Councillor Pam Sayne was concerned the increase was too large, and would push marginalized residents of the township further toward a financial brink.
Since property taxes are based on assessed property value, waterfront property taxes, on the whole, will go up in greater amounts than taxes on non-waterfront properties. Sayne said that while there is an assumption that those living on lakes are more affluent, she said this is not always the case, and that many year-round waterfront residents are seniors living on fixed incomes.
“I don’t feel sorry for people living on a lake, and I’m one of them,” said Neville, adding that living on waterfront is a choice. “Some people’s cellphone and Bell bills are higher per month than their taxes.”

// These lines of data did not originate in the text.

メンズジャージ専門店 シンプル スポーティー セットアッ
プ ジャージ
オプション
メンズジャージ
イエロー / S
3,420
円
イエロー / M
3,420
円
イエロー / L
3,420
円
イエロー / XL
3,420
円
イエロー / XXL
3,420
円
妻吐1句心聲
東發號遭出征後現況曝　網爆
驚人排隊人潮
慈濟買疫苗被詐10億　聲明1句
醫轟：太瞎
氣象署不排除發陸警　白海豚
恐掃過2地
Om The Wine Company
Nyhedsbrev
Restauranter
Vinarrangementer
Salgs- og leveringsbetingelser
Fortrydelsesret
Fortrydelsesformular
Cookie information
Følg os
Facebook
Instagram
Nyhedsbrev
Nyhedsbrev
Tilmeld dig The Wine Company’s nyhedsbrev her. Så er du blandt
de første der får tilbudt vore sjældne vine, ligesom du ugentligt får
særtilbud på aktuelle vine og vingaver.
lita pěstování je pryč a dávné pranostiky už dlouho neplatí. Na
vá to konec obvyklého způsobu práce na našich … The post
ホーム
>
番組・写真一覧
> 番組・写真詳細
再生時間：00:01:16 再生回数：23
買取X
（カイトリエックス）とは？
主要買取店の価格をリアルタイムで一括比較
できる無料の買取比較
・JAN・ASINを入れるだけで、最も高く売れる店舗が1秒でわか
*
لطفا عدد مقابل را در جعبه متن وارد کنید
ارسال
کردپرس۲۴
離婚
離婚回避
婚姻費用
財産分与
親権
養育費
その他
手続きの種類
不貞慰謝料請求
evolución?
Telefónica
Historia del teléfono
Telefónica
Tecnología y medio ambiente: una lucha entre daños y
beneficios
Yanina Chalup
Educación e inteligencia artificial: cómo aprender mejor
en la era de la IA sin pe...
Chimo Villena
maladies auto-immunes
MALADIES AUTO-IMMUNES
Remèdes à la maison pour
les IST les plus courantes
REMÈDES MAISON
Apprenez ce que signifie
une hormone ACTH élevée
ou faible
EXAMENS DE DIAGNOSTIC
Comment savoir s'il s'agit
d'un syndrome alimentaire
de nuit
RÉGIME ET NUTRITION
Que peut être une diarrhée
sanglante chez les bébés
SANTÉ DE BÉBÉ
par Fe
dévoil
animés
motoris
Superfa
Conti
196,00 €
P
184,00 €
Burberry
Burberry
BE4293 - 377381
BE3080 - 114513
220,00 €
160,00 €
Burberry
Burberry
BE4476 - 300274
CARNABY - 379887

Haliburton County’s municipalities have some of the lowest property taxes in the province. According to a December report from auditing firm KPMG, in 2017, 57 per cent of Minden Hills residents paid less than $1,000 in property taxes for the year.
“It’s just another year, whether it be an election year or not,” said Deputy Mayor Cheryl Murdoch. Murdoch said the days of funding from upper levels of government were largely gone, and that she too lives on waterfront, which is a choice.
“I don’t find this presentation today to be too upsetting,” she said.
Councillor Lisa Schell said she’s received more calls regarding the state of the township’s roads in the past two years than she ever had previously.
Schell said she was not happy about the tax increase, since she too is a taxpayer, but felt it was required.
“To pass a small tax increase in an election year, I feel is irresponsible,” Schell said.
“At an emotional level, do I have the same concerns as Councillor Sayne? I do,” said Devolin. The mayor added it was about balance, and that council had at least managed to shrink the increase by a percentage point.
Minden Hills’ OPP bill for 2018 is $1.9 million. This year marks the fourth year of a five-year phase-in of a new billing formula that weights seasonal residences as households. Therefore, under the formula, communities with large seasonal populations have seen their policing bills increase substantially.
Since 2012, Minden Hills’ OPP costs have increased by 63 per cent; its roads costs 64 per cent; and costs for property and environmental operations by 63 per cent.
There will be a net transfer of approximately $1.6 million out of reserves for the year, most of that money going toward the new fire hall, which is expected to be completed in March. The drawdown will take the municipality’s reserves from about $8.8 million at the end of 2017, to about $7.2 million by the end of 2018.
“We can’t keep relying on reserves to prop up budgets,” said treasurer and chief administrative officer Lorrie Blanchard.
Township staff are scheduled for a 1.75 per cent wage increase. Water and sewer rates will not increase in 2018.
Council will discuss the budget for the third time at a Feb. 8 meeting. A public meeting on the budget is scheduled for Feb. 22, with councillors reviewing and discussing comments from that public meeting during a regular council meeting the same day. The budget is scheduled to be passed in March.